Members of Military Targeted by Predatory Financial Practices
Holly Petraeus and Beau Biden testify on the financial risks facing military
June 26, 2012 -- Some servicemen and women serving abroad have found themselves not only facings the danger posed to them by their enemies, but threats on the home front from predatory financial practices aimed at them and their families.
Two military advocates with famous political ties – Holly Petraeus, the wife of CIA Director Gen. David Petraeus, and Delaware Attorney General Beau Biden, the son of Vice President Joe Biden – testified before Congress Tuesday to discuss the progress made to protect 1.2 million servicemembers from becoming the victims of scams and defending themselves from financial risks.
From her conversations with servicemembers on 27 military bases across the country, Petraeus, who joined the Consumer Financial Protection Bureau in 2011 as assistant director of the Office of Servicemember Affairs, found housing concerns, from delinquent mortgage payments to looming foreclosures, are top issues confronting military families. Often times, the servicemembers are not equipped with the financial education to protect themselves against these issues.
Petraeus said servicemembers are targeted by aggressive marketing practices from institutions of higher education, most often for-profit universities, and hounded by debt collectors preying upon military men and women, even citing one case where a widow was forced to immediately pay a debt upon her husband's death.
"We've seen a lot of practices that are really not ok, where they will call their place of business, their unit, repeatedly. Sometimes they will threaten to have them busted in rank. They'll threaten them with military justice which isn't theirs to administer, and in one of the worst cases I ever heard, they even hounded a combat widow that she needed to pay the debt immediately from the debt gratuity that she'd received when her husband was killed in combat," Petraeus said in an interview with ABC News.

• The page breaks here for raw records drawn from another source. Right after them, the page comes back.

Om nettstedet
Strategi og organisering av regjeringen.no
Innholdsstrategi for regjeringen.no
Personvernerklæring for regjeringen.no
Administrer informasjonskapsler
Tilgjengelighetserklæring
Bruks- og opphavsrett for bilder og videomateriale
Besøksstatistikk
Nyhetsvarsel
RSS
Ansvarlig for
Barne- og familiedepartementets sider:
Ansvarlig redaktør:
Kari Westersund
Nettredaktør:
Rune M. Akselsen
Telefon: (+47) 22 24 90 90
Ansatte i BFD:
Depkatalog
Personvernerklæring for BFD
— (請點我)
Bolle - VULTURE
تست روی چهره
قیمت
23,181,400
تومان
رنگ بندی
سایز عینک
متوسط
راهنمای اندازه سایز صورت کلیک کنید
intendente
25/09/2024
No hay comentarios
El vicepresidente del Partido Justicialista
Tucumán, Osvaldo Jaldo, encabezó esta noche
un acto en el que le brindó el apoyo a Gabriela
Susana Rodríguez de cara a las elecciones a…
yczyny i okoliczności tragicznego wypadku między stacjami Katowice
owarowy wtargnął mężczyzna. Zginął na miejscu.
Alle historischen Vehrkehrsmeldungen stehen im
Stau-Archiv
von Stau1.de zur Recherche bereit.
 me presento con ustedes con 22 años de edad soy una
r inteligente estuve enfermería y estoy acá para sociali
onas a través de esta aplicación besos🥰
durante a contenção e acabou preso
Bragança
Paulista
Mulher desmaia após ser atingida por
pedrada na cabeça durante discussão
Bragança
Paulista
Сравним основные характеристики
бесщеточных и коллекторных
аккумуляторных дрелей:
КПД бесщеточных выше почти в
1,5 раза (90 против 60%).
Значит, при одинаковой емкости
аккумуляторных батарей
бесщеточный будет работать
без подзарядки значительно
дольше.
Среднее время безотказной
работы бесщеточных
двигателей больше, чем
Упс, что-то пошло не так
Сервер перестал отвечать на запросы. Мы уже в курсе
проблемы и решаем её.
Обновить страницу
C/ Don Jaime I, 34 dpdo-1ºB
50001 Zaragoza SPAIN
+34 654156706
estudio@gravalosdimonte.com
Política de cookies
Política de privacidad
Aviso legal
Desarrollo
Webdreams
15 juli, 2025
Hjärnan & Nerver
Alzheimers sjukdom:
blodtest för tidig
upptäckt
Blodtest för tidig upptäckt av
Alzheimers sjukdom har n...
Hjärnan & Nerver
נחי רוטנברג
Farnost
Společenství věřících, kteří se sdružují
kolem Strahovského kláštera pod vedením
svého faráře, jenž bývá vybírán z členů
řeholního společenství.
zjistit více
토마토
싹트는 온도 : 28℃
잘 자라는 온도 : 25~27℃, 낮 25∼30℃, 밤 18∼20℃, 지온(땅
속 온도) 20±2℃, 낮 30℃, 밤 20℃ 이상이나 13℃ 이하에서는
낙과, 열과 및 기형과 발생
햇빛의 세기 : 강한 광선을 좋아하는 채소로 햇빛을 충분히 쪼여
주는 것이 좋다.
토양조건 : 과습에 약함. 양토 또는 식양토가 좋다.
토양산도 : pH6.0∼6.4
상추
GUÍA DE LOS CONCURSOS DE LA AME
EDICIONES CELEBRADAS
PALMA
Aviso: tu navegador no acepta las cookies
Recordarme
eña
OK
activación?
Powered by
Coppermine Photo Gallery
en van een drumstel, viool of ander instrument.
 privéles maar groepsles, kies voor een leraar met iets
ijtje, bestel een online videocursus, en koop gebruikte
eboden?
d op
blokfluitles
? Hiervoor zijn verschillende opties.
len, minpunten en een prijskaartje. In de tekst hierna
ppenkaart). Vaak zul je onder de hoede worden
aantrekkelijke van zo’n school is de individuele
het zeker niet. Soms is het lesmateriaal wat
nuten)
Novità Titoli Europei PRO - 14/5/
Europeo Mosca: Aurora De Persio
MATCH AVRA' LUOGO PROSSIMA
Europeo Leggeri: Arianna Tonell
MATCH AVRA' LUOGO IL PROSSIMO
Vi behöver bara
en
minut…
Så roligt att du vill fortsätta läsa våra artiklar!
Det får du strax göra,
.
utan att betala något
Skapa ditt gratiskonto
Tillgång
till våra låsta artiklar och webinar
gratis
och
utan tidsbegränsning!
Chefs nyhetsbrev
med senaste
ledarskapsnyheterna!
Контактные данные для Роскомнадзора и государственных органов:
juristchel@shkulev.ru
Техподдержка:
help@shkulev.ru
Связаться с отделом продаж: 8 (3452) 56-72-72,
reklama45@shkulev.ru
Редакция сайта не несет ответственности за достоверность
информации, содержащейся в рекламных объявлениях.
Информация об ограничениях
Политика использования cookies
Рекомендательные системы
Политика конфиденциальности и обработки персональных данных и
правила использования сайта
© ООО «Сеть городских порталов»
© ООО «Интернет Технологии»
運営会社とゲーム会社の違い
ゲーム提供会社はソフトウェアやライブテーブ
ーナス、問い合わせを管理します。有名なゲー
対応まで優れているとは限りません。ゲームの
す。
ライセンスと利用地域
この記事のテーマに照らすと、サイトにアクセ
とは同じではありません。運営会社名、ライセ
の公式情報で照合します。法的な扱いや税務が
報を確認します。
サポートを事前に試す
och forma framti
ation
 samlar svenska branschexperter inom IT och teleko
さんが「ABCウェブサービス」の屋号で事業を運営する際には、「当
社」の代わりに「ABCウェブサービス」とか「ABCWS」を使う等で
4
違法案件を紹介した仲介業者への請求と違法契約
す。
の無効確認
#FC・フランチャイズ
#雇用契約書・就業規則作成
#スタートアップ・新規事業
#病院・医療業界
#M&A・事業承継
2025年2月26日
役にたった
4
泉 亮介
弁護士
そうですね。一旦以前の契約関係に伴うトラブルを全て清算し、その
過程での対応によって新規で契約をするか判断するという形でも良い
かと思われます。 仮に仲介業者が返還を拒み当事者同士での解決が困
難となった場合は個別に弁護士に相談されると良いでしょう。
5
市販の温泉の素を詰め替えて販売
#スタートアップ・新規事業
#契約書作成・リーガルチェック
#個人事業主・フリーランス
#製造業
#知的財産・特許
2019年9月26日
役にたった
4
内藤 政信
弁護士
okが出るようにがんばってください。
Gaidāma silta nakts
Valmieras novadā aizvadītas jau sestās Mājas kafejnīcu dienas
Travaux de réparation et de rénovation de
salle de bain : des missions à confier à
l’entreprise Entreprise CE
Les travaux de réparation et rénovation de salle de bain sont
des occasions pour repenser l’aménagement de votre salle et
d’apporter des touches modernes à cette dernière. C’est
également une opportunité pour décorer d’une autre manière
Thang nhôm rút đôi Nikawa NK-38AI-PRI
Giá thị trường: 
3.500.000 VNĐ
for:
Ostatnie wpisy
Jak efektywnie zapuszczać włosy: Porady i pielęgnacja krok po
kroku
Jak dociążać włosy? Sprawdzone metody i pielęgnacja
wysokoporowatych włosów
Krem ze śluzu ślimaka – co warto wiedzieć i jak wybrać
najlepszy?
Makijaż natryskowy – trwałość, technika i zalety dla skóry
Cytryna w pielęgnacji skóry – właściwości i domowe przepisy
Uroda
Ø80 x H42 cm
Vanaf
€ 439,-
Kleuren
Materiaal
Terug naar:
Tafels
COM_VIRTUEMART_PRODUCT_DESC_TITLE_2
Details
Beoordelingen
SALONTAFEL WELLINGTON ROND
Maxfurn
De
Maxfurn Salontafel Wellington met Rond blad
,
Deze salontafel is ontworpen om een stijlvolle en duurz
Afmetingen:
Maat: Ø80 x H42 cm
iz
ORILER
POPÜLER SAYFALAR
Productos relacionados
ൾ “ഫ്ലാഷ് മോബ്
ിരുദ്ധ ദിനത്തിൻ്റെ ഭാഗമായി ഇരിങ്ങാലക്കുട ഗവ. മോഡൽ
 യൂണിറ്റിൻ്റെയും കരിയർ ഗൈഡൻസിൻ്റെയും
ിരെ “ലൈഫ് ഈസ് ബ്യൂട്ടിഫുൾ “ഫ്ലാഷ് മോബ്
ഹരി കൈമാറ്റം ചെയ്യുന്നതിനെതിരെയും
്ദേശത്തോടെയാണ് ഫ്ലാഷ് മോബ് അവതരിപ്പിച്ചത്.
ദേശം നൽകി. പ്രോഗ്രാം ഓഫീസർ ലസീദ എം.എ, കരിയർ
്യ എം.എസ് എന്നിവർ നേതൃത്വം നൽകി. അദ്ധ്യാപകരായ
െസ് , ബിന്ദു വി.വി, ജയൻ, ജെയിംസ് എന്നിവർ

Petraeus described the problems facing servicemembers when they seek loans over the Internet, which often have high interest rates, as well as auto title loans, with some lenders tacking on exorbitant service fees. She recounted the story of a servicemember who sought a 32-month loan for $1,600, paying over $500 a month. By the time the loan was complete, the service fees amounted to $15,000, all for a $1,600 loan.
Biden, who serves as attorney general in Delaware and is a member of the Delaware Army National Guard in the JAG unit, told ABC News that scam artists tend to target people who are vulnerable, have a steady source of income, like members of the military, and who deeply trust others.
"They go to people who are taught to trust others and rely on others. Sometimes these young men and women who serve our country so heroically and so patriotically, they trust people, and sometimes they're not as, don't have as some of the background with how they should take care of their money, and they become susceptible to and vulnerable to people who are fraudsters and scamsters," Biden told ABC News.
Biden, who completed a tour of duty in Iraq in 2009, said in the hearing before the Senate committee on Banking, Housing and Urban Affairs, that he witnessed first-hand the additional pressures placed on servicemembers facing foreclosure or financial problems while they are serving abroad, and he pressed the government to enhance financial protections for soldiers and their families while they are abroad.